Entre paredes de adobe, techos de cartón, golpes y maldiciones de su madre, Lupe creció con la ausencia de las vitales caricias filiales y palabras de amor fraterno.

Su vida fue un mar de golpes físicos y una masacre psicológica. El pan de cada día fueron las prohibiciones. Así se hizo mujer. Así se casó.

Con la ilusión, el amor y la felicidad de la recién casada inició una “nueva etapa” en su vida. Creyó que aquellos días aciagos se habían terminado.

Guadalupe nunca imaginó que la violencia que vivió en el seno familiar la seguiría como sombra.

Atrás había dejado a un verdugo. Después se enfrentaría a otro. Su esposo. Un hombre que se casó con ella, pero no por amor…

¿Por qué se unió a ella? No lo sabía. De lo que sí estaba segura es que su vida en matrimonio era la continuación de su desafortunada infancia.

Lupe no tuvo Luna de Miel ni Noche de Bodas. No hubo caricias ni palabras de amor. Sólo la soledad de un cuarto de hotel. De un lugar vacío en la cama nupcial. Así comenzaba su nueva vida. Era el presagio de lo que sería su vida conyugal. Un amor hacia su esposo que no le dejó ver lo que le esperaba después.

Un matrimonio formado por dos personas con nada en común entre ellas: una, enamorada del hombre de su vida, la otra, indiferente a los sentimientos de la mujer que acababa de hacer su esposa.

Guadalupe era la que más amaba, las más entregada al menor deseo del esposo que adoraba. Así tenía que ser porque no quería que la sentencia de su madre se cumpliera: “a ti nunca nadie te va a querer porque eres fea, fea como un sapo, ningún hombre se va a fijar en ti…”

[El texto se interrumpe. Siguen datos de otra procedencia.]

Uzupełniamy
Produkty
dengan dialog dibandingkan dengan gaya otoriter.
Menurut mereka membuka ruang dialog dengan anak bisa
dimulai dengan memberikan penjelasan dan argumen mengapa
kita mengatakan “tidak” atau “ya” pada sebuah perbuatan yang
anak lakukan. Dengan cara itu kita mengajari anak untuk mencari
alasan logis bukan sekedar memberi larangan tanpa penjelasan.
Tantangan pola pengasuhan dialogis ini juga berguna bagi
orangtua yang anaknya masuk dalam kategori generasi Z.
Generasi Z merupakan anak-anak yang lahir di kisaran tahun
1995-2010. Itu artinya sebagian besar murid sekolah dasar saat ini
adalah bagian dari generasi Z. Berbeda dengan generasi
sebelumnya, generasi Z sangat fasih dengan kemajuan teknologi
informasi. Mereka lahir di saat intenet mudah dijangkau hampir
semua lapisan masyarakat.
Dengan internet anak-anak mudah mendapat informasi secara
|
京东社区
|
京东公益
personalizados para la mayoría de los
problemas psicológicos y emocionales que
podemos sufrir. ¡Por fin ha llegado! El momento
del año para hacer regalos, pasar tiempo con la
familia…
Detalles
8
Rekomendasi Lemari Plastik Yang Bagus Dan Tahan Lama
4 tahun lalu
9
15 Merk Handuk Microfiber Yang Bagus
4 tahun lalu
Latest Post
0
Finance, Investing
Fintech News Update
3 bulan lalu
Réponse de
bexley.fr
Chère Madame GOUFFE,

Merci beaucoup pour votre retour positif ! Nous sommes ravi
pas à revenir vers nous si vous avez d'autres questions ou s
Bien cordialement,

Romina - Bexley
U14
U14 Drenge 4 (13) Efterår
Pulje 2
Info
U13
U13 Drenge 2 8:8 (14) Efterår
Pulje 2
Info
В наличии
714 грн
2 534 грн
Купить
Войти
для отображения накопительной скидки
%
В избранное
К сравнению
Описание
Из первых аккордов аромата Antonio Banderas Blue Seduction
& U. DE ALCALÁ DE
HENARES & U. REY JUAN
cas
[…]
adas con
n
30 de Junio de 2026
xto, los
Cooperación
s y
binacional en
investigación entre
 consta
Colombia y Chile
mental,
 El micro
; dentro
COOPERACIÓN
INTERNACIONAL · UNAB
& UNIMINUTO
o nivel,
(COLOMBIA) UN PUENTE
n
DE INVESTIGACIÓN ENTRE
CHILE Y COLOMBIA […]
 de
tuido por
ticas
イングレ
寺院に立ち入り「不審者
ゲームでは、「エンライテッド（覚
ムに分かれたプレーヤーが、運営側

Cuando pequeña nunca tomó en cuenta esas palabras, pero ahora tomaban sentido, por eso nunca le reprochó su ausencia en la noche de bodas. Por eso aceptó dócilmente que llegara casi al amanecer embrutecido por el alcohol.

Tenía miedo que él se enfureciera igual que su madre lo hacía cuando ella trataba de defenderse o de rogarle que ya no la golpeara más. Por eso cuando amorosa le pidió a su esposo que juntos arreglaran la casa donde iban a vivir, ella entendió que ahora el verdugo era más poderoso, más grande, con más fuerza para gritar y golpear.

Las ansias de sentir una caricia, de escuchar una palabra de amor, de experimentar el cariño de otro ser, de formar una familia, la hicieron “fuerte” para soportar el desamor, la indiferencia y la brutalidad.

Su único objetivo era lograr a todo precio el amor del hombre que se fijó en ella y que se casó con ella, porque estaba segura que con su amor, atención y devoción lograría que su esposo algún día la amara.

El amor que Guadalupe le tenía no la dejaba ver o no quería ver que en la vida de su esposo no había lugar para ella. Y es que se resistía a que las palabras proféticas de su madre se cumplieran, por eso estaba decidida a luchar por un sitio en el corazón de su esposo. Y así los años. Guadalupe tuvo un matrimonio de humillaciones, de descalificaciones, de golpes, de amor ausente. Igual que en su infancia.

Sólo que el verdugo ya no era su madre, ahora el ejecutor, era el hombre que con palabras bonitas la había enamorado para tener una “pareja” con quien desahogar sus frustraciones de amores pasados y fallidos y de una infancia también carente de amor.